A Survey Revealed Canadians' Biggest Worries For 2023 & They're Pretty Gloomy
Will 2023 be better than 2022? Canadians are overall doubtful.
Once a time of optimism, the heralding of the new year might nowadays feel more like a meditation in worst-case scenarios. And a recent Leger survey reveals just how gloomy some Canadians' outlook for 2023 has become. In a list of potential calamities in the year ahead, inflation, recession, an expanded war in Ukraine, and climate catastrophe were Canadians' biggest points of concern.
The survey included input from 1,526 Canadians between December 9 and 11.

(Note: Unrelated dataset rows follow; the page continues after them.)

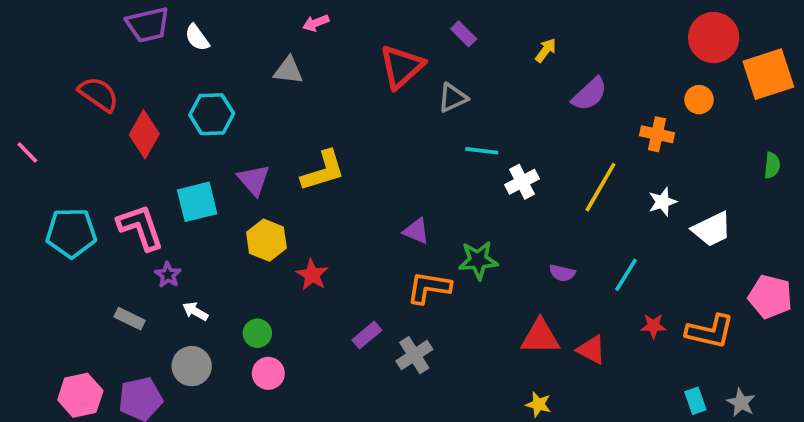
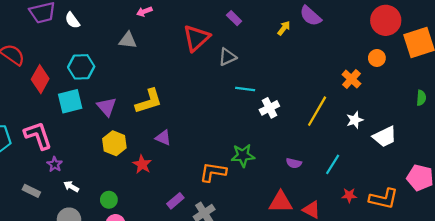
purple semicircle: (590, 94) -> (310, 16), moved, turned 85
orange cross: (657, 134) -> (351, 79), turned 30
cyan square: (197, 202) -> (70, 101), moved
purple triangle: (416, 231) -> (163, 138), moved

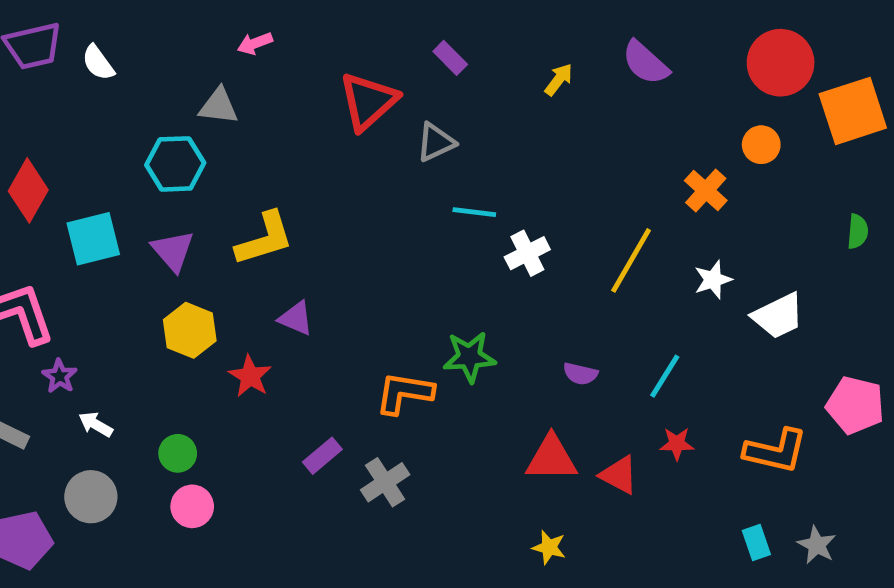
purple semicircle: (310, 16) -> (645, 63), moved
cyan hexagon: (81, 67) -> (175, 164), moved
red star: (349, 195) -> (677, 444), moved

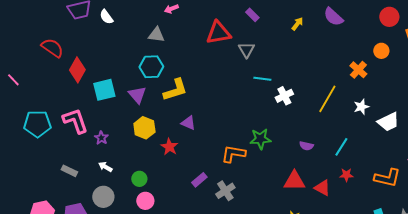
red circle: (781, 63) -> (389, 17), size x0.7
red triangle: (368, 101) -> (218, 33), turned 32
gray triangle: (436, 142) -> (246, 50), turned -36
cyan hexagon: (175, 164) -> (151, 67), moved
purple star: (60, 376) -> (101, 138), moved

Leger presented a list of 15 "possible 2023 events" and asked respondents to state whether each prospect was a source of worry. 86% were anxious about inflation and prices. Economic recession followed with 81%. A majority of respondents also said Ukraine (72%), climate change (68%), nuclear weapons (66%), gun violence (65%), human rights abuses (61%), viral diseases other than COVID-19 (57%) and COVID itself (52%) were cause for concern.
When asked about their biggest worries for 2023, 44% said inflation and 31% said recession. Climate change (15%) was a distant third. Those concerns were mostly consistent across party lines. Only among members of the Bloc québécois was climate change a bigger source of worry (33%) than inflation (30%) or recession (31%).
Inflation topped the list of worries for 2023 among all Quebec respondents more broadly (32%) but to a lesser degree than every other Canadian region included in the survey.
Canadians were overall doubtful that life would improve next year. Only 34% of Leger survey-takers expressed optimism that 2022 would be better than 2023. 22% expect it to be worse and 40% thought "it will be about the same."